[Information supplied]

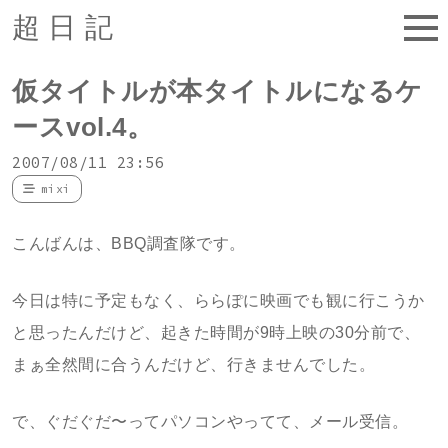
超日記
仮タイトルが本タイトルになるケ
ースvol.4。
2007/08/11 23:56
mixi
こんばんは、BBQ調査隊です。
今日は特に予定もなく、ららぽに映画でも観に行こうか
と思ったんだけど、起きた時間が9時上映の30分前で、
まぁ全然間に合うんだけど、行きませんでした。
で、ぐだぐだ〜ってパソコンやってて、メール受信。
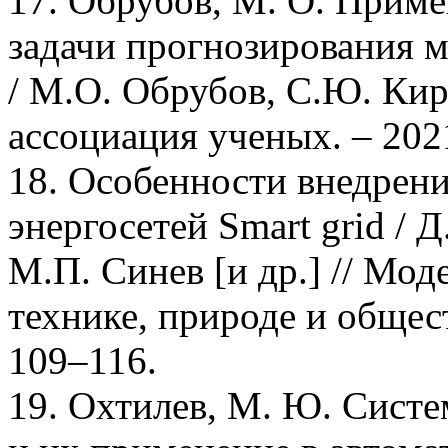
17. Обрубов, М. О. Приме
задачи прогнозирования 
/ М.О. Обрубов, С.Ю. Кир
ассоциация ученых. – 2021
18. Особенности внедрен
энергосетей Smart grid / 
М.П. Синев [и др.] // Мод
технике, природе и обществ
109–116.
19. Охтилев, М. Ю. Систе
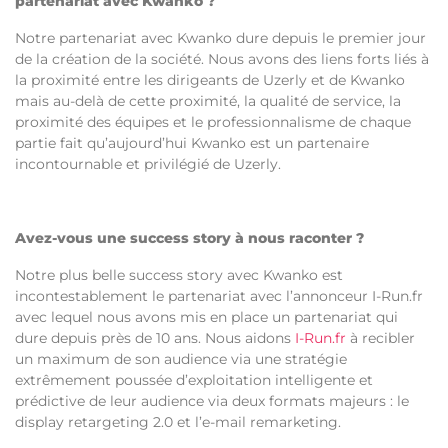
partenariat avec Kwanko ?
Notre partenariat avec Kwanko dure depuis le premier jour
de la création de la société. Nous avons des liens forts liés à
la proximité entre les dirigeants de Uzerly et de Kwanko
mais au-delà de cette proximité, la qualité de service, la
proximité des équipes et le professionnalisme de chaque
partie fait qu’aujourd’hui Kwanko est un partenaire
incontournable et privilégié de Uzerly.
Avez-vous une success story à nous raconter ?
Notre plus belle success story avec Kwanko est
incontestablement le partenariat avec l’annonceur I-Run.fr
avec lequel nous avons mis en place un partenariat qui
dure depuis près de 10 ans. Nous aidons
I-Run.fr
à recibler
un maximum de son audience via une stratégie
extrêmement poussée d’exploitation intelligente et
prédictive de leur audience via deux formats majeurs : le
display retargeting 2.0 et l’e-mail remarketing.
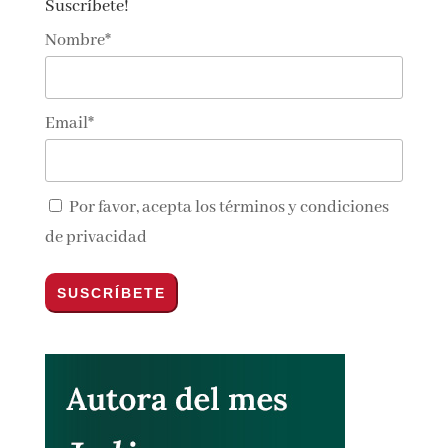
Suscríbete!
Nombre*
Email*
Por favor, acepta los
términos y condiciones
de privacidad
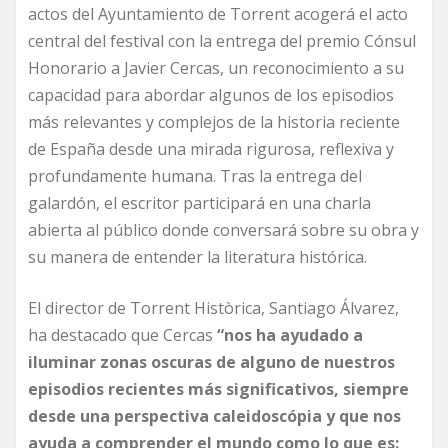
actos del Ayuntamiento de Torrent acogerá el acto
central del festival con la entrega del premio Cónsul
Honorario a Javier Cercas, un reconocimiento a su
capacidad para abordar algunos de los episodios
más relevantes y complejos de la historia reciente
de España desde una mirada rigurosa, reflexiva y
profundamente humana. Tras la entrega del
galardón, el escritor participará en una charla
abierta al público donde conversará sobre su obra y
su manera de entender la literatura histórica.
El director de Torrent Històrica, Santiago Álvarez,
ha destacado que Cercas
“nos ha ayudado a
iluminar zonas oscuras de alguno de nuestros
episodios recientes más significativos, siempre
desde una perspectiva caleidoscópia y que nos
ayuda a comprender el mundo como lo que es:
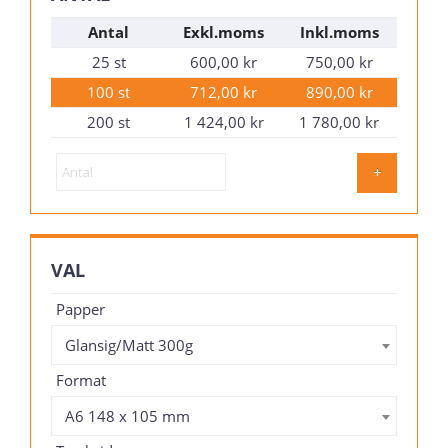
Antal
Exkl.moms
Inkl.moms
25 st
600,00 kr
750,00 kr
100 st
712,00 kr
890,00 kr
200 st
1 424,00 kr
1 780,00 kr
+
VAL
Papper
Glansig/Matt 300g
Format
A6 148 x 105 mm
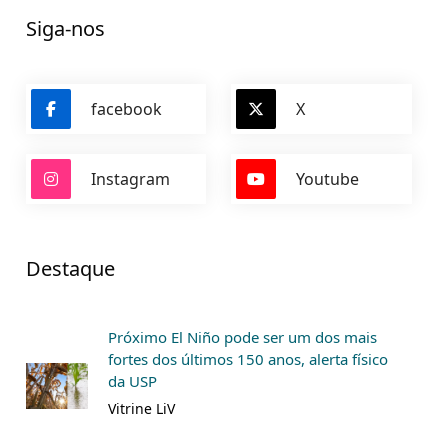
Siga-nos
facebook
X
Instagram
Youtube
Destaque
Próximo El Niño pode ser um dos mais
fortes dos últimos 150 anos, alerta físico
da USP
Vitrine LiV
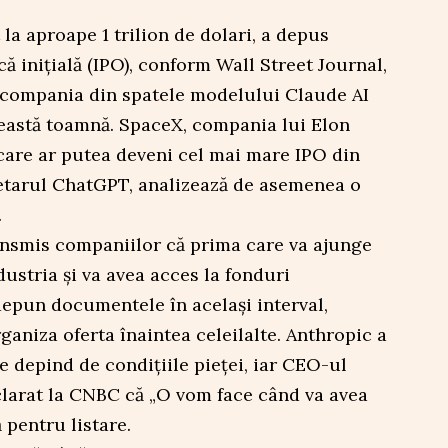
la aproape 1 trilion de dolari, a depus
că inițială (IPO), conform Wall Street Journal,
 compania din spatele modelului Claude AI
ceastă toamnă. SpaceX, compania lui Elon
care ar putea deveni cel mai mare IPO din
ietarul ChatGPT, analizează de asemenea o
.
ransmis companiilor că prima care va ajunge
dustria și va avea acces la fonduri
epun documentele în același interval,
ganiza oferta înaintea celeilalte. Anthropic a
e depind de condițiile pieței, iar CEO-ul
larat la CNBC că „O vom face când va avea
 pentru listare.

[/Information supplied]

# Exercise details
Return the entries verbatim without images.

# Exercise result
超日記
仮タイトルが本タイトルになるケ
ースvol.4。
2007/08/11 23:56
mixi
こんばんは、BBQ調査隊です。
今日は特に予定もなく、ららぽに映画でも観に行こうか
と思ったんだけど、起きた時間が9時上映の30分前で、
まぁ全然間に合うんだけど、行きませんでした。
で、ぐだぐだ〜ってパソコンやってて、メール受信。
17. Обрубов, М. О. Приме
задачи прогнозирования 
/ М.О. Обрубов, С.Ю. Кир
ассоциация ученых. – 2021
18. Особенности внедрен
энергосетей Smart grid / 
М.П. Синев [и др.] // Мод
технике, природе и обществ
109–116.
19. Охтилев, М. Ю. Систе
partenariat avec Kwanko ?
Notre partenariat avec Kwanko dure depuis le premier jour
de la création de la société. Nous avons des liens forts liés à
la proximité entre les dirigeants de Uzerly et de Kwanko
mais au-delà de cette proximité, la qualité de service, la
proximité des équipes et le professionnalisme de chaque
partie fait qu’aujourd’hui Kwanko est un partenaire
incontournable et privilégié de Uzerly.
Avez-vous une success story à nous raconter ?
Notre plus belle success story avec Kwanko est
incontestablement le partenariat avec l’annonceur I-Run.fr
avec lequel nous avons mis en place un partenariat qui
dure depuis près de 10 ans. Nous aidons
I-Run.fr
à recibler
un maximum de son audience via une stratégie
extrêmement poussée d’exploitation intelligente et
prédictive de leur audience via deux formats majeurs : le
display retargeting 2.0 et l’e-mail remarketing.
Suscríbete!
Nombre*
Email*
Por favor, acepta los
términos y condiciones
de privacidad
actos del Ayuntamiento de Torrent acogerá el acto
central del festival con la entrega del premio Cónsul
Honorario a Javier Cercas, un reconocimiento a su
capacidad para abordar algunos de los episodios
más relevantes y complejos de la historia reciente
de España desde una mirada rigurosa, reflexiva y
profundamente humana. Tras la entrega del
galardón, el escritor participará en una charla
abierta al público donde conversará sobre su obra y
su manera de entender la literatura histórica.
El director de Torrent Històrica, Santiago Álvarez,
ha destacado que Cercas
“nos ha ayudado a
iluminar zonas oscuras de alguno de nuestros
episodios recientes más significativos, siempre
desde una perspectiva caleidoscópia y que nos
ayuda a comprender el mundo como lo que es:
Antal
Exkl.moms
Inkl.moms
25 st
600,00 kr
750,00 kr
100 st
712,00 kr
890,00 kr
200 st
1 424,00 kr
1 780,00 kr
+
VAL
Papper
Glansig/Matt 300g
Format
A6 148 x 105 mm
Siga-nos
facebook
X
Instagram
Youtube
Destaque
Próximo El Niño pode ser um dos mais
fortes dos últimos 150 anos, alerta físico
da USP
Vitrine LiV
la aproape 1 trilion de dolari, a depus
că inițială (IPO), conform Wall Street Journal,
 compania din spatele modelului Claude AI
ceastă toamnă. SpaceX, compania lui Elon
care ar putea deveni cel mai mare IPO din
ietarul ChatGPT, analizează de asemenea o
.
ransmis companiilor că prima care va ajunge
dustria și va avea acces la fonduri
epun documentele în același interval,
ganiza oferta înaintea celeilalte. Anthropic a
e depind de condițiile pieței, iar CEO-ul
larat la CNBC că „O vom face când va avea
 pentru listare.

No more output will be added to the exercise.